Il faut faire appel en soi comme liseur à des idées sans cesse connexes, pour se prêter au jeu de cette littérature de la connexion, qui œuvre dans une sérendipité assumée, et qui fait que le phénomène de lecture s’arrête ici ou là sur des choses manifestes, pour glisser vers d’autres nouvelles et inexplorées.

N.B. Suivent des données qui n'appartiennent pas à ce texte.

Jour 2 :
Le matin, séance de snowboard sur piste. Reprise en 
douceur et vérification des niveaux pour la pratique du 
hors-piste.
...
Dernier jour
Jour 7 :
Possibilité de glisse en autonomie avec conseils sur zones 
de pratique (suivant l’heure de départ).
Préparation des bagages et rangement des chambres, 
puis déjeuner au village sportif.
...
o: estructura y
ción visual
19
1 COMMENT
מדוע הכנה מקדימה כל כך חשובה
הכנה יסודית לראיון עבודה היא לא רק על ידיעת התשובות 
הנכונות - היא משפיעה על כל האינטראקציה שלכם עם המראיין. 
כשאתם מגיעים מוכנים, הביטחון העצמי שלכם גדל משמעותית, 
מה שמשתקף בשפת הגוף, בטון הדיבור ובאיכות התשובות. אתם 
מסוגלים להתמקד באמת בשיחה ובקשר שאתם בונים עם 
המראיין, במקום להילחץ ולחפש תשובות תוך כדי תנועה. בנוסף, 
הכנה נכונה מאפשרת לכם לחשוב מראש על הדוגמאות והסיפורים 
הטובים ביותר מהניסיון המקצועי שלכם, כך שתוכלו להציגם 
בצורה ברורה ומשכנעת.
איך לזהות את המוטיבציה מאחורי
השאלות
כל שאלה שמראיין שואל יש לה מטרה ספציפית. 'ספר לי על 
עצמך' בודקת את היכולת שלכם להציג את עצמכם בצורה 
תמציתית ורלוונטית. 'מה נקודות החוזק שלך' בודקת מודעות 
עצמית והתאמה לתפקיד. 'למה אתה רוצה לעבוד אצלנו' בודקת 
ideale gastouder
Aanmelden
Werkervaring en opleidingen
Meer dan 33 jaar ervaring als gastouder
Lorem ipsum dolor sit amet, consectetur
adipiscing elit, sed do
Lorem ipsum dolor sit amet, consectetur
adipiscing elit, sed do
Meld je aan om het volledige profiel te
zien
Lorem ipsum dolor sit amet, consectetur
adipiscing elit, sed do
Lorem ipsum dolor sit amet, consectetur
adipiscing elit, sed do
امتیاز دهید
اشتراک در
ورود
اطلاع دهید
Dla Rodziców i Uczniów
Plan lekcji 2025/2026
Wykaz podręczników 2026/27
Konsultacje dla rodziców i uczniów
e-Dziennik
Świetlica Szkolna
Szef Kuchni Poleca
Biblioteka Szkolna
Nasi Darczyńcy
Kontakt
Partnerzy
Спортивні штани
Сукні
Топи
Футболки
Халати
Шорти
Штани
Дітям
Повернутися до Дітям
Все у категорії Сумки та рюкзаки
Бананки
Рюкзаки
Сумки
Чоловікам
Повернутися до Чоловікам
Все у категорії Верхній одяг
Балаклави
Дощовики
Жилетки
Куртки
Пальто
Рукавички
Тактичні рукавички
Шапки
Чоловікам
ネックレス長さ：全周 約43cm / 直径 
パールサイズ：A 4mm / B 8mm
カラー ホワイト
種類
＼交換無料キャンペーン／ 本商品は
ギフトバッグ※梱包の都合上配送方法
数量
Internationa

L’œil est une géode qui s’emplit de couleur musculaire lorsque l’on en crève l’iris et que l’effraction qu’est en soit la lumière du jour ne pénètre plus. La mémoire des millions d’images intérieures qui sur sa coupole furent projetées après capture de leurs modèles extérieurs en constitue les fibres animées. Des figures disparues, comme dans une composition de Rothko, ne sont perçues que les variations de la pression sanguine intracrânienne d’un monstre, tantôt saut de chat de la danse classique, tantôt abîme qui hurle sans son et bée en cramoisi.

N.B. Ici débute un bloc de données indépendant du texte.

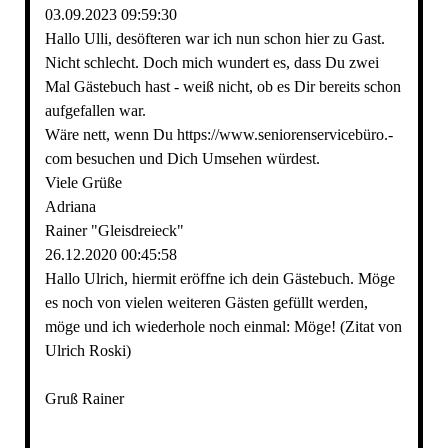
03.09.2023
09:59:30
Hallo Ulli, desöfteren war ich nun schon hier zu Gast.
Nicht schlecht. Doch mich wundert es, dass Du zwei
Mal Gästebuch hast - weiß nicht, ob es Dir bereits schon
aufgefallen war.
Wäre nett, wenn Du https:­//­www.­seniorenservicebü­ro.­
com besuchen und Dich Umsehen würdest.
Viele Grüße
Adriana
Rainer "Gleisdreieck"
26.12.2020
00:45:58
Hallo Ulrich, hiermit eröffne ich dein Gästebuch. Möge
es noch von vielen weiteren Gästen gefüllt werden,
möge und ich wiederhole noch einmal: Möge! (Zitat von
Ulrich Roski)
Gruß Rainer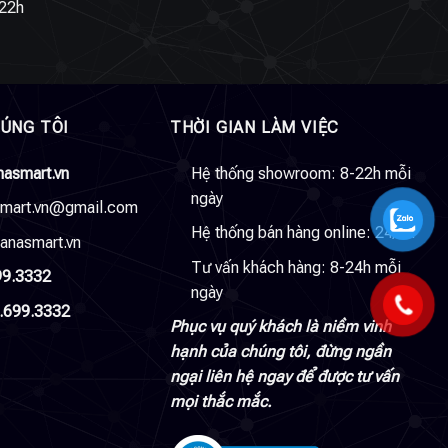
22h
HÚNG TÔI
THỜI GIAN LÀM VIỆC
nasmart.vn
Hệ thống showroom: 8-22h mỗi
ngày
smart.vn@gmail.com
Hệ thống bán hàng online: 24/24
anasmart.vn
Tư vấn khách hàng: 8-24h mỗi
99.3332
ngày
.699.3332
Phục vụ quý khách là niềm vinh
hạnh của chúng tôi, đừng ngần
ngại liên hệ ngay để được tư vấn
mọi thắc mắc.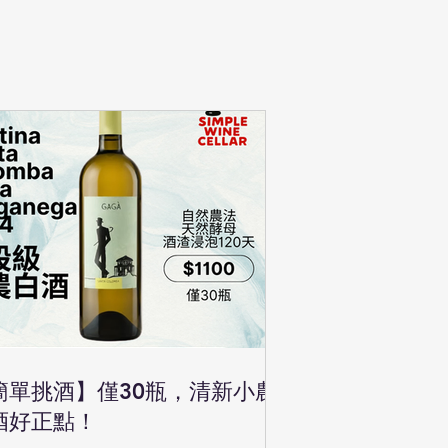
簡單挑酒】僅30瓶，清新小農
酒好正點！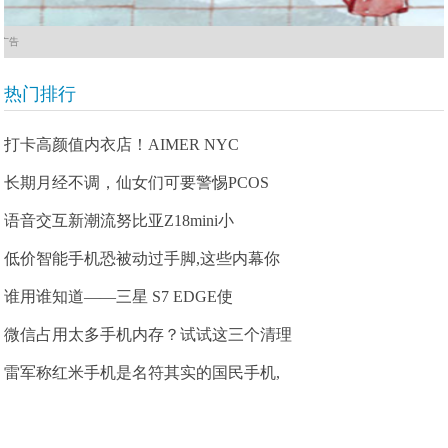
广告
热门排行
打卡高颜值内衣店！AIMER NYC
长期月经不调，仙女们可要警惕PCOS
语音交互新潮流努比亚Z18mini小
低价智能手机恐被动过手脚,这些内幕你
谁用谁知道——三星 S7 EDGE使
微信占用太多手机内存？试试这三个清理
雷军称红米手机是名符其实的国民手机,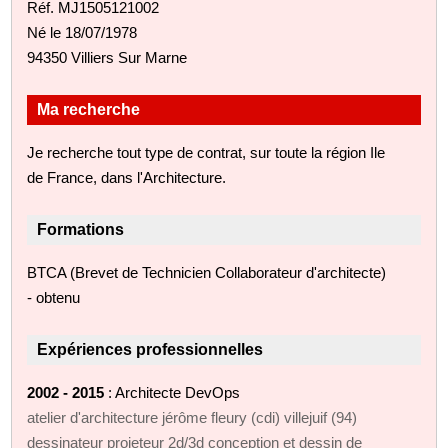
Réf. MJ1505121002
Né le 18/07/1978
94350 Villiers Sur Marne
Ma recherche
Je recherche tout type de contrat, sur toute la région Ile
de France, dans l'Architecture.
Formations
BTCA (Brevet de Technicien Collaborateur d'architecte)
- obtenu
Expériences professionnelles
2002 - 2015
: Architecte DevOps
atelier d'architecture jérôme fleury (cdi) villejuif (94)
dessinateur projeteur 2d/3d conception et dessin de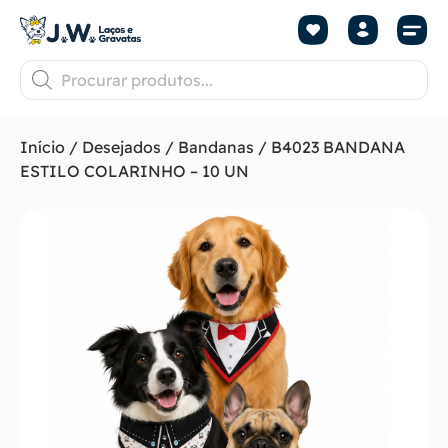
Início
/
Desejados
/
Bandanas
/ B4023 BANDANA
ESTILO COLARINHO – 10 UN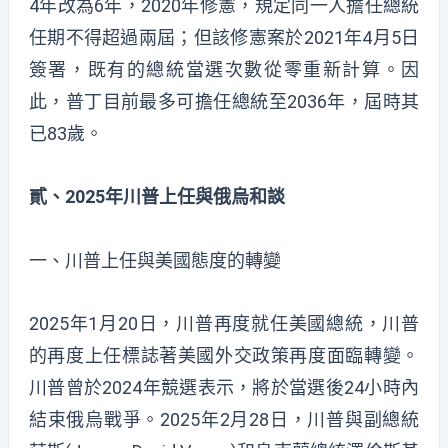
4年改為6年，2020年修憲，規定同一人擔任總統
任期不得超過兩屆；但該修憲案於2021年4月5日
簽署，既有的總統當選次數從零重新計算。因
此，普丁目前最多可擔任總統至2036年，屆時其
已83歲。
貳、2025
年川普上任與俄烏和談
一、川普上任與美國態度的轉變
2025年1月20日，川普再度就任美國總統，川普
的再度上任標誌著美國外交政策再度面臨轉變。
川普曾於2024年競選表示，將於當選後24小時內
結束俄烏戰爭。2025年2月28日，川普與副總統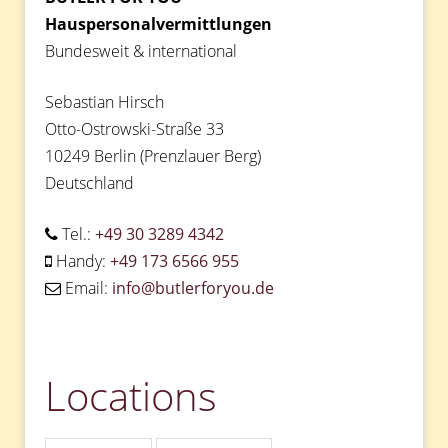
Hauspersonalvermittlungen
Bundesweit & international
Sebastian Hirsch
Otto-Ostrowski-Straße 33
10249 Berlin (Prenzlauer Berg)
Deutschland
Tel.:
+49 30 3289 4342
Handy:
+49 173 6566 955
Email:
info@butlerforyou.de
Locations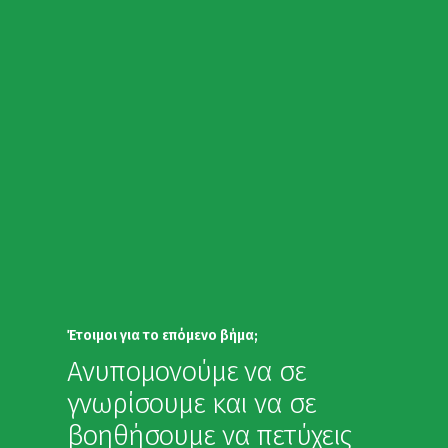
Έτοιμοι για το επόμενο βήμα;
Ανυπομονούμε να σε
γνωρίσουμε και να σε
βοηθήσουμε να πετύχεις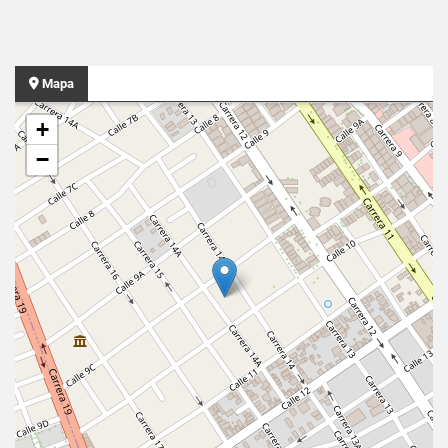
Mapa
+
−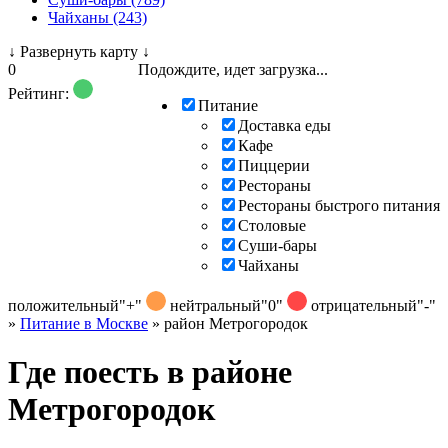
Чайханы (243)
↓
Развернуть карту
↓
0
Подождите, идет загрузка...
Рейтинг:
Питание
Доставка еды
Кафе
Пиццерии
Рестораны
Рестораны быстрого питания
Столовые
Суши-бары
Чайханы
положительный
"+"
нейтральный
"0"
отрицательный
"-"
»
Питание в Москве
»
район Метрогородок
Где поесть в районе
Метрогородок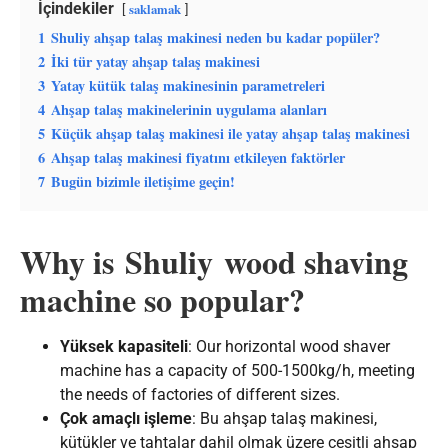
İçindekiler
saklamak
1
Shuliy ahşap talaş makinesi neden bu kadar popüler?
2
İki tür yatay ahşap talaş makinesi
3
Yatay kütük talaş makinesinin parametreleri
4
Ahşap talaş makinelerinin uygulama alanları
5
Küçük ahşap talaş makinesi ile yatay ahşap talaş makinesi
6
Ahşap talaş makinesi fiyatını etkileyen faktörler
7
Bugün bizimle iletişime geçin!
Why is Shuliy wood shaving
machine so popular?
Yüksek kapasiteli
: Our horizontal wood shaver
machine has a capacity of 500-1500kg/h, meeting
the needs of factories of different sizes.
Çok amaçlı işleme
: Bu ahşap talaş makinesi,
kütükler ve tahtalar dahil olmak üzere çeşitli ahşap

On pourrait ajouter qu’il s’agit ici d’une lecture rhizomatique, qui fonctionne par points d’appui et pertes de contrôle, par petites touches construites, par éclats, comme parfois sous une contrainte, impressions qui agissent sur le sens général de la conception de ce qui est écrit. D’ailleurs, un chapitre du livre est consacré à Gilles Deleuze – puisque nous évoquons le rhizome –, ce à quoi Jacques Sicard prête sa plume avec cette très belle expression de « Berger de l’Être », qui laisse entrevoir une ambiance conceptuelle de grande tenue.
Nous disions Deleuze et nous avions bel et bien son livre sur le cinéma en tête. Ainsi, La Géode & l’Eclipse fonctionne par coalescence, comme il en est question dans le jeu des miroirs du film, l’Identification d’une femme d’Antonioni, par exemple. Ici livre formé par réseaux de sens, absorption d’une idée par une autre, pour offrir une vision variée et toujours en devenir – lecture en progrès, in progress.

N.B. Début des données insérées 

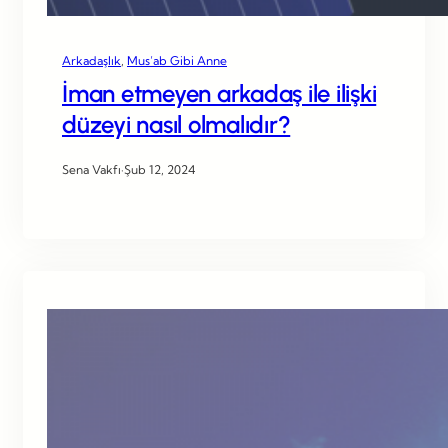
Arkadaşlık
, 
Mus’ab Gibi Anne
İman etmeyen arkadaş ile ilişki
düzeyi nasıl olmalıdır?
Sena Vakfı
·
Şub 12, 2024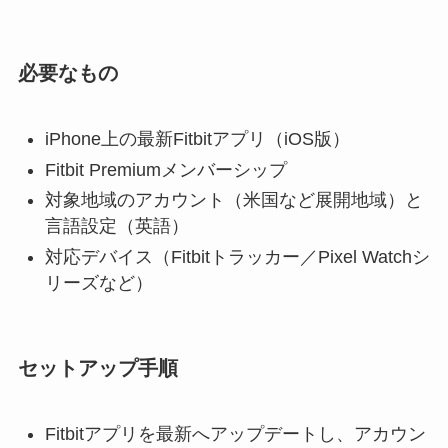
必要なもの
iPhone上の最新Fitbitアプリ（iOS版）
Fitbit Premiumメンバーシップ
対象地域のアカウント（米国など展開地域）と
言語設定（英語）
対応デバイス（Fitbitトラッカー／Pixel Watchシ
リーズなど）
セットアップ手順
Fitbitアプリを最新へアップデートし、アカウン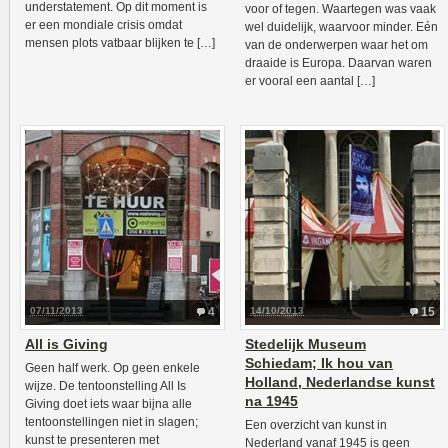
understatement. Op dit moment is
voor of tegen. Waartegen was vaak
er een mondiale crisis omdat
wel duidelijk, waarvoor minder. Eén
mensen plots vatbaar blijken te […]
van de onderwerpen waar het om
draaide is Europa. Daarvan waren
er vooral een aantal […]
07/11/2013
4
14/10/2013
15
All is Giving
Stedelijk Museum
Schiedam; Ik hou van
Geen half werk. Op geen enkele
Holland, Nederlandse kunst
wijze. De tentoonstelling All Is
na 1945
Giving doet iets waar bijna alle
tentoonstellingen niet in slagen;
Een overzicht van kunst in
kunst te presenteren met
Nederland vanaf 1945 is geen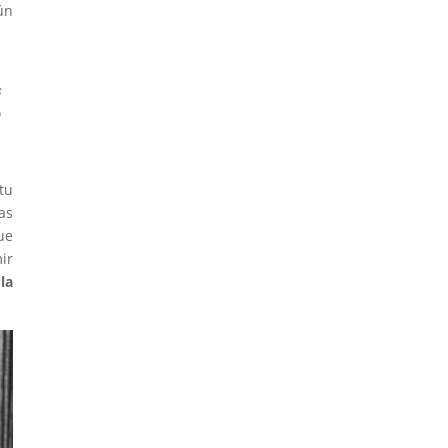
ún
s
o
tu
as
ue
ir
la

Pour conclure, nous dirons que ce livre est un « prétexte », un pré-texte à communiquer – notamment sur le cinéma – à l’instar de la pensée qui fonctionne, pour finir, comme une allusion, à la manière de contacts synaptiques confus et divers. Et pour juger sur l’exemple, nous citerons in extenso les lignes consacrées à Kiyoshi Kurosawa.
Vers l’autre rive – C’est si facile de mourir, que nous ne nous apercevons pas. Ne pas s’en apercevoir, fait que mourir dure longtemps. En apparence, rien ne change, la vie reste courante, l’avenir a ses airs primesautiers de devenirs – à l’exception de menus détails. Le rayon du soleil est moins chargé de poussières, le geste simple paraît le temps d’un clignement décomposé, il lui manque un vingt-quatrième de mouvement. Ou bien l’outre-tombale couleur orange d’un vêtement. Et puis, à l’improviste, il n’y a plus rien. Non, il y a encore quelque chose. De l’ordre de l’évaporation. Suspens, brume qui demeure, où nous pouvons relever une trace de reconnaissance, croire entendre le son d’une voix. La paix n’est pas le nom qu’on pourrait donner à un tel flottement – le paisible, oui. Tout, là, qui n’est plus rien et qui continue, est paisible. Nul ne saurait en complexifier, subvertir, nuancer, approfondir l’acception, elle si nue, d’une nudité infiniment élastique que, comme au coin d’un feu en hiver, s’en tricote l’épouvante. L’épouvante du paisible.